The act of sound recording began as a way to address the possibilities, as an artist and in everyday life, within a new, unfamiliar environment - through observation in gathering knowledge and participation in developing relationships. Having been educated and raised in a totalitarian state and under a Communist regime, the artist maintains a sensitivity to the power of representation, to the original and manipulation of images, thereby influencing her perception of how history is constructed, who keeps the documents, and who has access to public broadcast. Moreover, the emphasis on sound, away from the image, is a conscious decision by the artist to undermine the primacy of visuality.

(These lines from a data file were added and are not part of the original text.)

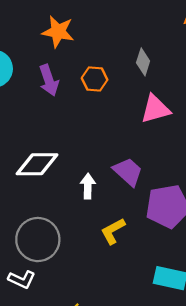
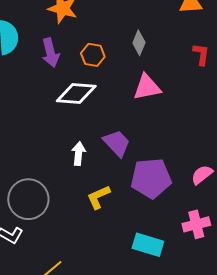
white diamond: (37, 164) -> (76, 94), moved

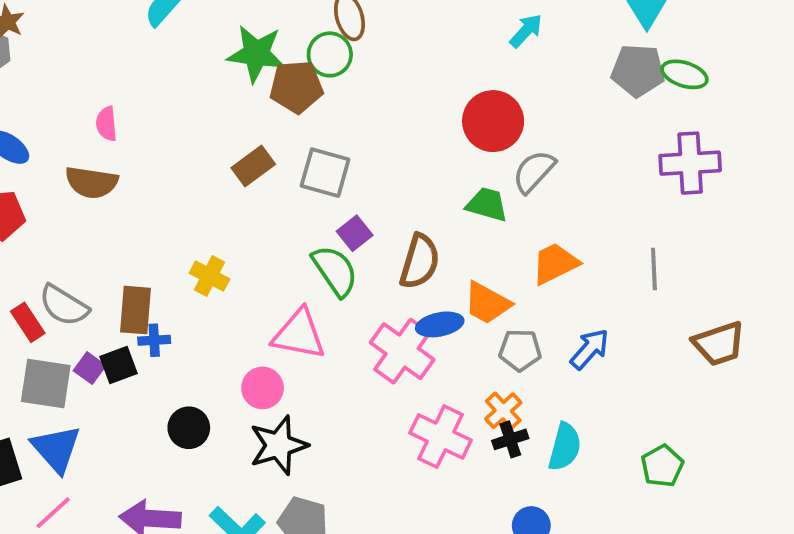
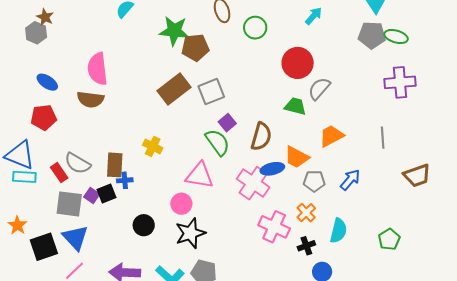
green circle: (330, 54) -> (255, 28), moved
pink semicircle: (106, 124) -> (98, 69), size x1.8
brown rectangle: (253, 166) -> (174, 89), size x1.5
gray square: (325, 173) -> (211, 92), turned -36
black cross: (510, 439) -> (306, 246), moved

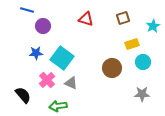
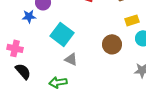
blue star: (36, 53) -> (29, 16), moved
pink cross: (47, 80) -> (15, 48), moved, turned -35

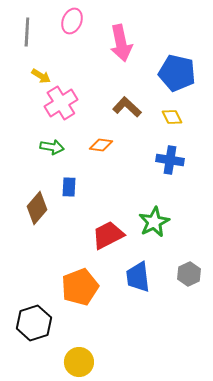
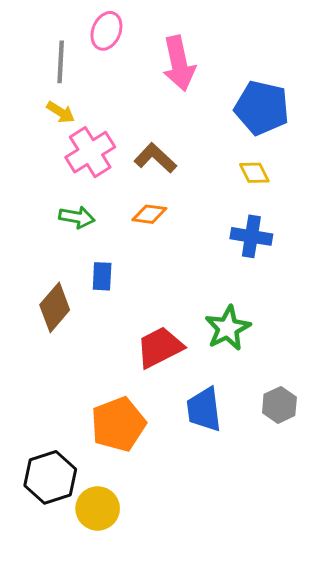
gray line: (27, 32) -> (61, 62), moved
brown L-shape: (127, 107) -> (155, 158), moved
yellow circle: (79, 362) -> (98, 508), moved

In establishing the Women's Audio Archive, Lewandowska seeks to create a collection and a site that would act as a meeting point where the recording conversations would participate in developing a history of women in the media-visual tradition that by its ephemeral nature can easily be forgotten. The Archive, with its attention to sound acts as an incision in the hegemony of visual culture and commodity values. It gathers sound and speech, traces debates, contributing a selective commentary.
-- INTRODUCTION TO "WOMEN'S AUDIO ARCHIVE"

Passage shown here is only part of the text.